Re: Hyracks Job Requirement Configuration

Michael Carey Mon, 29 Jan 2018 08:24:04 -0800

Do I hear 30?  (And ~1.6 mins?)


On 1/29/18 12:28 AM, Rana Alotaibi wrote:

Thanks Murtadha for your informative email. I have now 15 partitions(~15 cores were utilized as well), and it helps to reduce theexecution time. The query execution time now is ~3.2 mins :).


--Rana

On Sun, Jan 28, 2018 at 8:29 PM, Murtadha Hubail <[email protected]<mailto:[email protected]>> wrote:


    If reloading the data isn’t too much trouble, the first thing I
    would do is recreate the instance with more partitions (e.g.
    partition per core or partition per 2 cores) and check the cores
    utilization. If this is the same dataset as the one in your
    previous email, you mentioned that it was about 10GB per
    partition, in that case, you might want to allocate at least 40GB
    for the buffer cache and you can reduce
    storage.memorycomponent.globalbudget to get enough memory to
    execute the job (depending on the number of partitions you
    create). After recreating with higher number of partitions, don’t
    use “SET `compiler.parallelism` "39"”. It will automatically use
    the number of partitions you create.

    Regarding the metrics time, it includes the results printing time,
    so if you want to see if it has any impact, try adding “limit 1”
    at the end of your query or change it to select count(*) instead
    of subject_id.

    Cheers,

    Murtadha

    *From: *Rana Alotaibi <[email protected]
    <mailto:[email protected]>>
    *Date: *Monday, 29 January 2018 at 6:48 AM


    *To: *<[email protected] <mailto:[email protected]>>
    *Cc: *<[email protected]
    <mailto:[email protected]>>, <[email protected]
    <mailto:[email protected]>>
    *Subject: *Re: Hyracks Job Requirement Configuration

    *- Do you see all cores being fully utilized during the query
    execution? *

    **I have noticed only 6 cores were utilized
    *- How much time does the query take right now and how do you
    measure the query execution time? Do you wait for the result to be
    printed somewhere (e.g. in the browser)?*

    I'm using the HTTP APIs. The response is a JSON object that
    includes the query execution time:

       { "status": "success",
            "metrics": {
    *"elapsedTime": "434.627299814s",
                    "executionTime": "434.626137977s",*
                    "resultCount": 4943,
                    "resultSize": 132293,-
                    "processedObjects": 46875
            }
    }

    I run the query 10 times and took the average which is ~6mins.

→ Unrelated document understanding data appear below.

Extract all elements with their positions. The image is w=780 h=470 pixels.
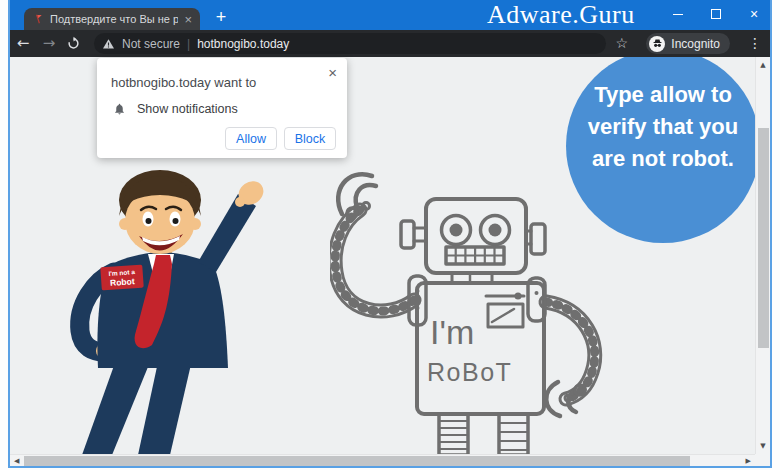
- robot-chest-text-line2: RoBoT: [427, 358, 512, 386]
- menu-dots-icon[interactable]: ⋮: [748, 30, 762, 57]
- title-bar: Подтвердите что Вы не робот × + Adware.G…: [10, 0, 770, 30]
- scroll-right-icon[interactable]: ▶: [746, 455, 751, 467]
- incognito-icon: [649, 36, 665, 52]
- new-tab-button[interactable]: +: [208, 5, 234, 29]
- bell-icon: [113, 102, 126, 116]
- back-icon[interactable]: ←: [12, 30, 34, 57]
- browser-tab[interactable]: Подтвердите что Вы не робот ×: [24, 8, 200, 30]
- maximize-button[interactable]: [704, 0, 728, 28]
- forward-icon[interactable]: →: [38, 30, 60, 57]
- scroll-down-icon[interactable]: ▼: [756, 442, 770, 450]
- incognito-badge: Incognito: [646, 33, 730, 54]
- allow-button[interactable]: Allow: [225, 127, 277, 150]
- window-close-button[interactable]: ×: [742, 0, 766, 28]
- bubble-line: Type allow to: [588, 79, 738, 111]
- badge-text-line2: Robot: [110, 276, 135, 288]
- watermark-text: Adware.Guru: [487, 0, 635, 30]
- robot-chest-text-line1: I'm: [430, 313, 474, 351]
- scroll-up-icon[interactable]: ▲: [756, 61, 770, 69]
- browser-window: Подтвердите что Вы не робот × + Adware.G…: [8, 0, 772, 468]
- scrollbar-corner: [755, 454, 770, 466]
- block-button[interactable]: Block: [284, 127, 336, 150]
- vertical-scrollbar-thumb[interactable]: [758, 128, 769, 348]
- tab-close-icon[interactable]: ×: [184, 13, 192, 26]
- tab-favicon-icon: [32, 13, 44, 25]
- cartoon-man-illustration: I'm not a Robot: [60, 155, 310, 454]
- vertical-scrollbar[interactable]: ▲ ▼: [755, 57, 770, 454]
- horizontal-scrollbar-thumb[interactable]: [24, 456, 690, 466]
- address-bar[interactable]: Not secure | hotbnogibo.today: [94, 33, 606, 54]
- browser-toolbar: ← → Not secure | hotbnogibo.today ☆: [10, 30, 770, 57]
- robot-sketch-illustration: I'm RoBoT: [330, 160, 610, 454]
- horizontal-scrollbar[interactable]: ◀ ▶: [10, 454, 755, 466]
- bubble-line: are not robot.: [588, 143, 738, 175]
- address-separator: |: [187, 37, 190, 51]
- tab-title: Подтвердите что Вы не робот: [50, 13, 178, 25]
- dialog-origin-text: hotbnogibo.today want to: [111, 75, 256, 90]
- not-secure-label: Not secure: [122, 37, 180, 51]
- url-text[interactable]: hotbnogibo.today: [197, 37, 289, 51]
- not-secure-warning-icon: [102, 38, 115, 50]
- reload-icon[interactable]: [66, 36, 81, 51]
- permission-label: Show notifications: [137, 102, 238, 116]
- minimize-button[interactable]: [666, 0, 690, 28]
- dialog-close-icon[interactable]: ×: [328, 64, 337, 81]
- incognito-label: Incognito: [671, 37, 720, 51]
- notification-permission-dialog: × hotbnogibo.today want to Show notifica…: [97, 58, 347, 158]
- scroll-left-icon[interactable]: ◀: [14, 455, 19, 467]
- bookmark-star-icon[interactable]: ☆: [615, 30, 628, 57]
- bubble-line: verify that you: [588, 111, 738, 143]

    *- You mentioned that you have 4 partitions, how many physical
    hard drives are they mapped to?*

    **One physical hard drive

    *- Also, increasing the sort/join memory doesn’t necessarily lead
    to a better performance. Have you tried changing these values to
    something smaller and seeing the effects?*

      Yes, I tried the following numbers:

      1) sort-memory: 32MB, join-memory: 64MB

      2) sort-memory: 64MB, join-memory: 128MB

      3) sort-memory: 128MB, join-memory: 265MB

    The execution time remains on average ~6 - 6.5mins. I didn't see
    any improvement. The configurations that I have now:

    - compiler.parallelism :39 //Only 6 were utilized

    - storage.buffercache.size: 20GB

    - storage.buffercache.pagesize: 1MB

    Thanks,

    Rana

    On Sun, Jan 28, 2018 at 6:41 PM, Murtadha Hubail
    <[email protected]<mailto:[email protected]>> wrote:

        I have few questions if you don’t mind:

        Do you see all cores being fully utilized during the query
        execution?

        How much time does the query take right now and how do you
        measure the query execution time? Do you wait for the result
        to be printed somewhere (e.g. in the browser)?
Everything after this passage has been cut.